*Task requirements*: Within the entries below, find the portion that opens with the line containing "You are a GUI" and closes with the line containing "This screenshot has height=844, width=1280.". Retype that portion exactly and only.

*Exercise inputs*:
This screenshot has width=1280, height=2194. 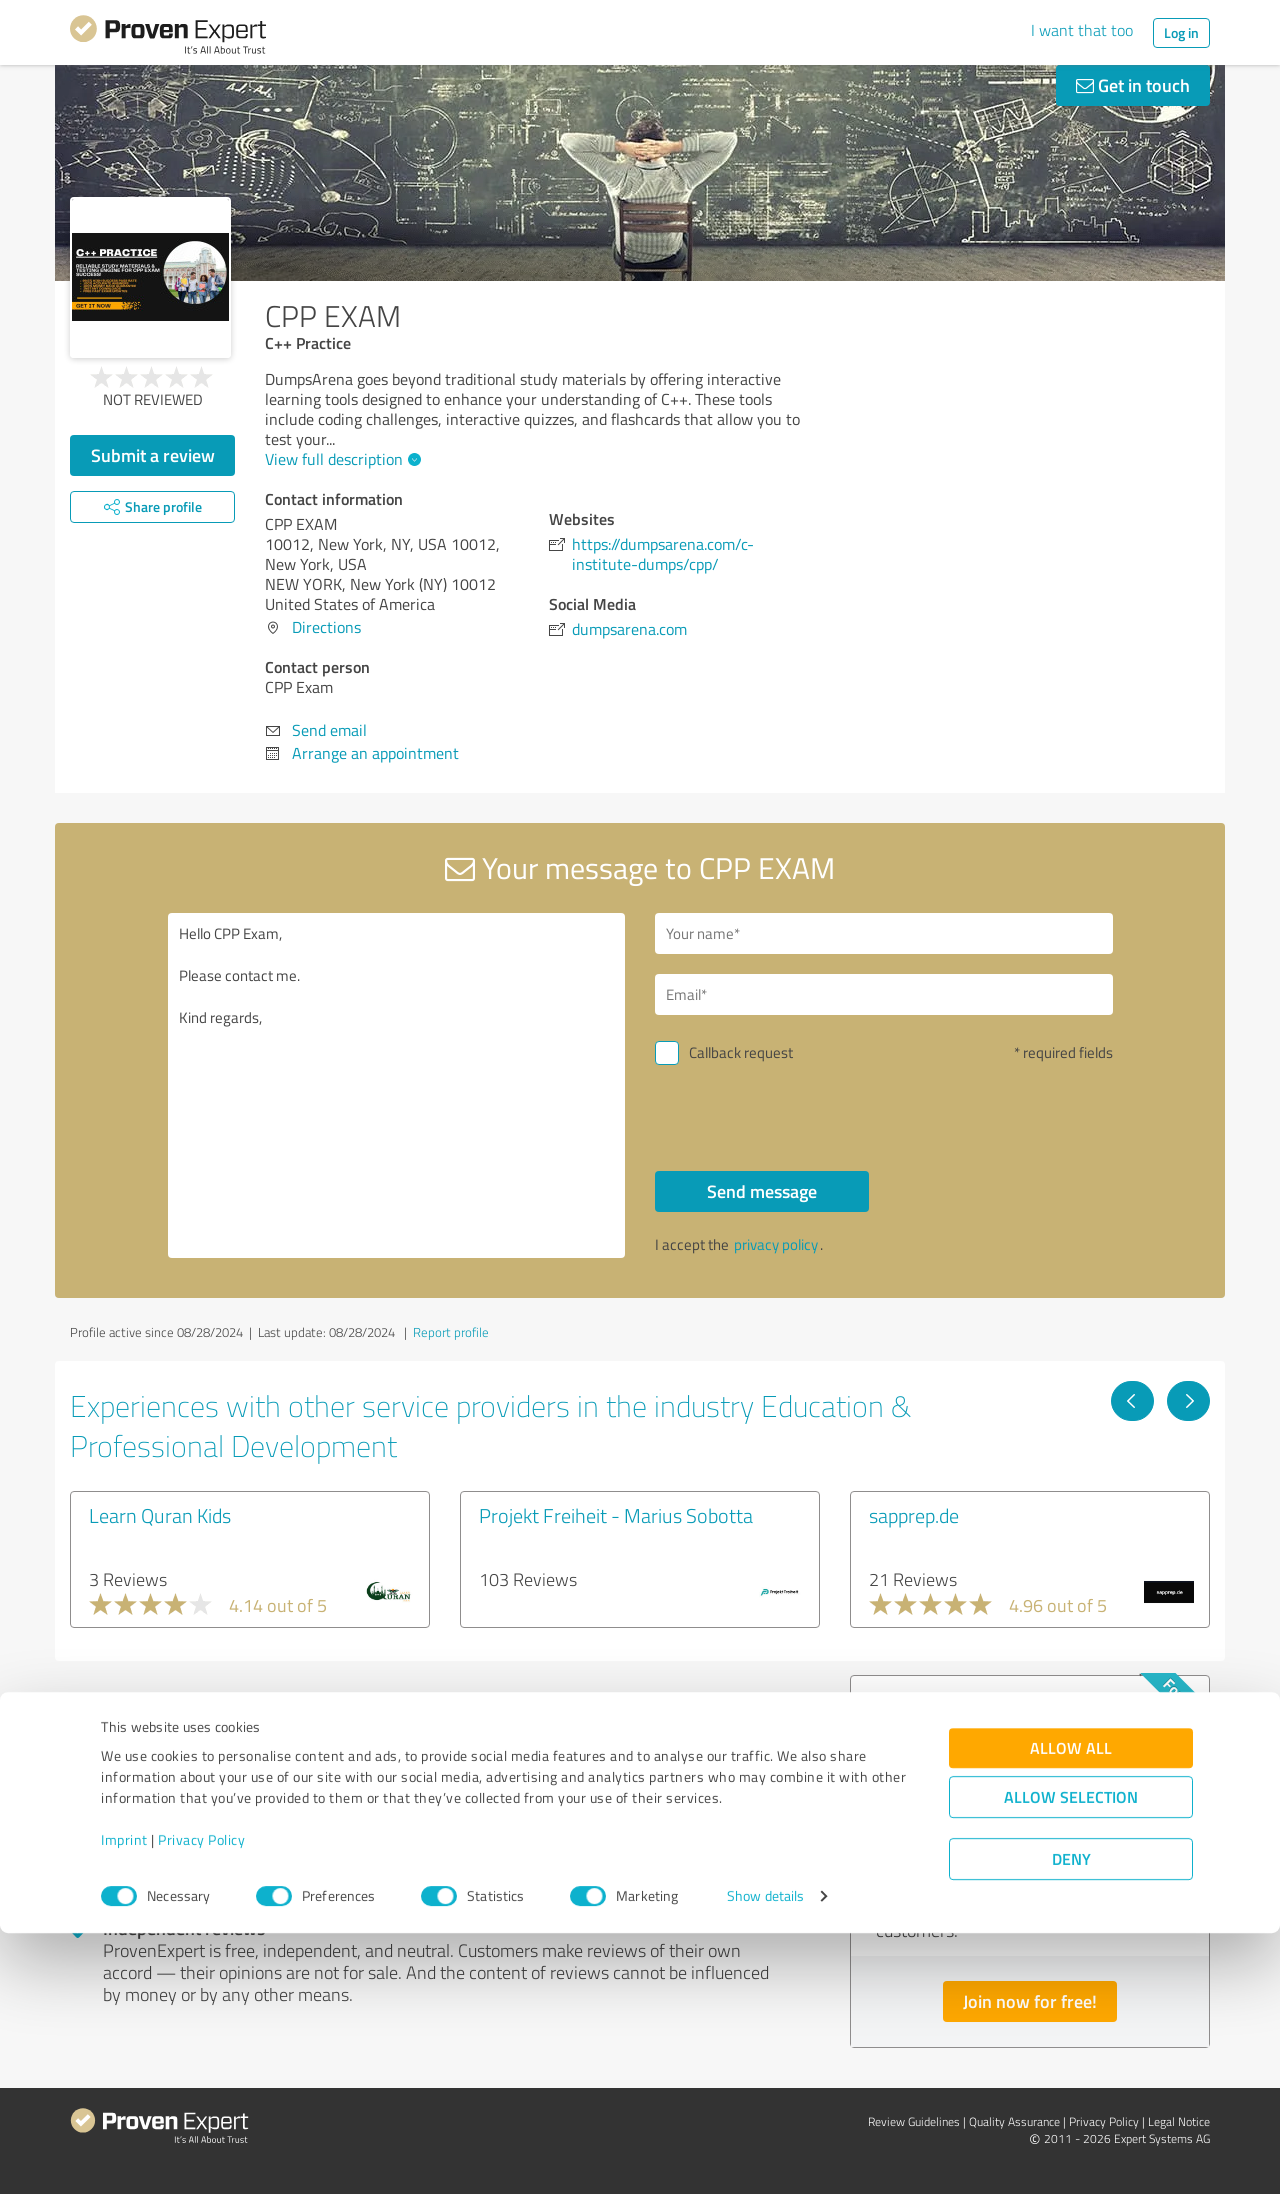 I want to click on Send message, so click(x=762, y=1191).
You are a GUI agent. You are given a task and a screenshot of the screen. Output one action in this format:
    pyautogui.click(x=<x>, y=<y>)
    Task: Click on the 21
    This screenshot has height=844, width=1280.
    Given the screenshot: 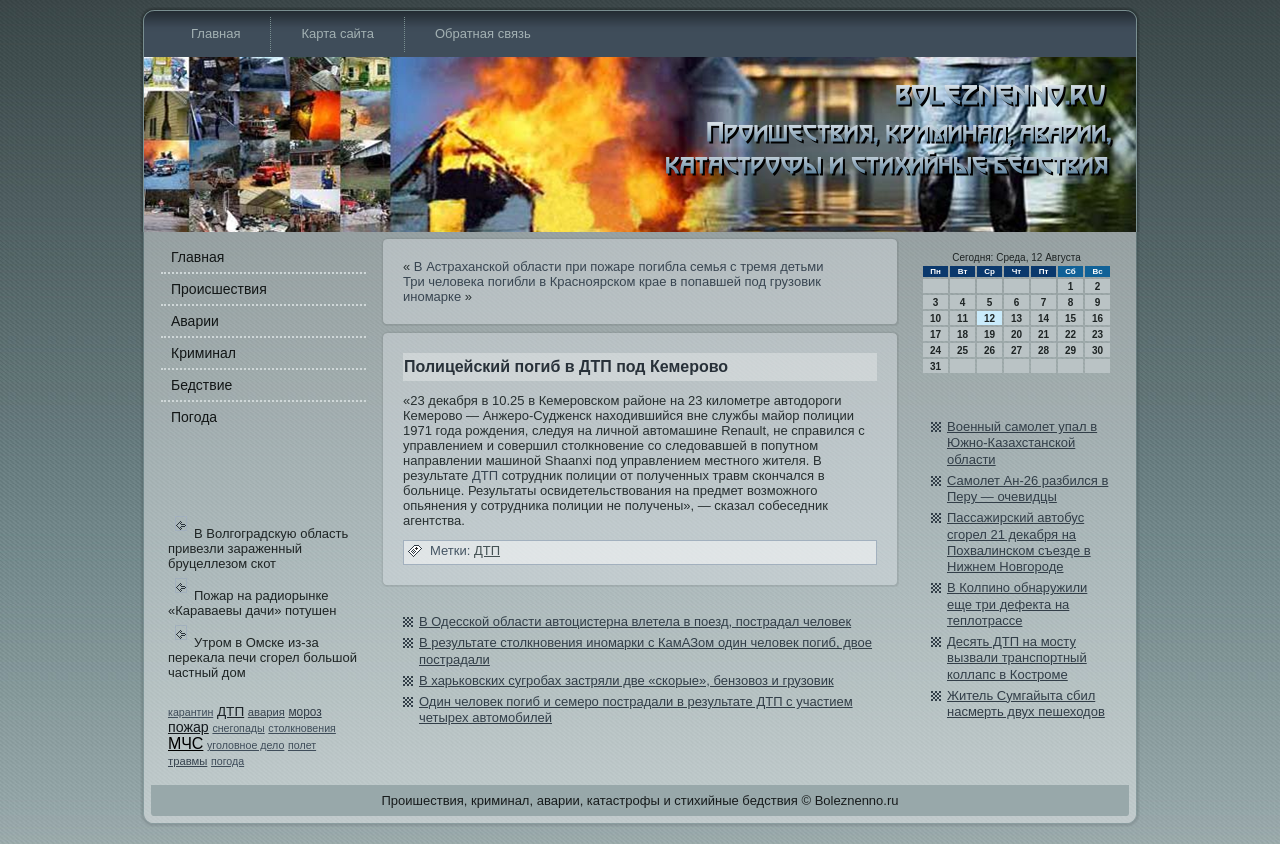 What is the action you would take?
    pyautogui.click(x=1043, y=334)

*Solution for this problem*:
You are a GUI agent. You are given a task and a screenshot of the screen. Output one action in this format:
    pyautogui.click(x=<x>, y=<y>)
    Task: Click on the 21
    This screenshot has height=844, width=1280.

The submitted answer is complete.